Conditions were still murky, but workable at this island. We started the dive at 900 meters depth, and steadily worked our way closer to the island, ending the dive at 200 meters depth. We observed lots of life, even in the murk.

As promised, we departed from San Pedro Martir and steamed back to the north, to attempt a second dive in the basin. Why the persistence? The oxygen, temperature, and other characteristics of the deep waters in this basin differ from everywhere in the north Pacific Ocean. Normally, deep waters would have very little oxygen, and would be fairly cold. Here deep waters are warm (11 degrees Celsius) and oxygenated (40 micromolar) compared to cold waters nearly devoid of oxygen less than 161 kilometers (100 miles) away.

Today we dove in the Salsipuedes Channel, just across from Bahia Los Angeles, and conditions were great. The water was clear and currents were slow. We saw lots of life, including rockfish in far deeper waters than found farther south or in California, beautiful deep-sea corals and sponges, and fairly abundant fishes. One particularly lovely animal is a squat lobster with long legs that lives on deep corals. Weather is currently holding steady with light winds and clear skies. Everyone seems happy.

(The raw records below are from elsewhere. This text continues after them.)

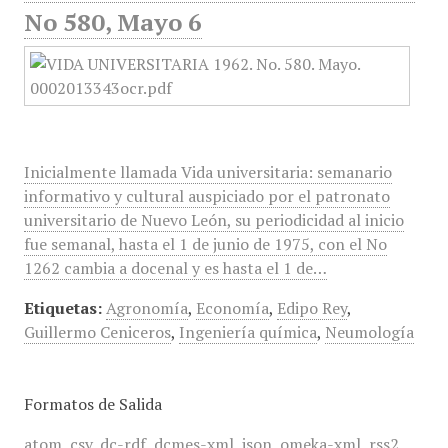
No 580, Mayo 6
Inicialmente llamada Vida universitaria: semanario
informativo y cultural auspiciado por el patronato
universitario de Nuevo León, su periodicidad al inicio
fue semanal, hasta el 1 de junio de 1975, con el No
1262 cambia a docenal y es hasta el 1 de…
Etiquetas:
Agronomía
,
Economía
,
Edipo Rey
,
Guillermo Ceniceros
,
Ingeniería química
,
Neumología
Formatos de Salida
atom
,
csv
,
dc-rdf
,
dcmes-xml
,
json
,
omeka-xml
,
rss2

Deep-sea squat lobster (Galatheidae) on a bubblegum coral (Paragorgia sp.)

 – Jim Barry 

About Gulf of California 2015, Leg 4 – Seafloor Biology

The oxygen minimum zone is very well-developed in the Gulf of California, particularly in the southern region. Changes in oxygen are correlated with patterns of carbonate chemistry due to the coupling of metabolic oxygen consumption and carbon dioxide release. The accumulation of respiratory carbon dioxide reduces pH levels of seawater and carbon saturation in areas where oxygen is low (e.g., oxygen minimum zones). Benthic animals vary in composition in relation to the tolerances of individual species to hypoxia, but may not also be affected by carbonate chemistry.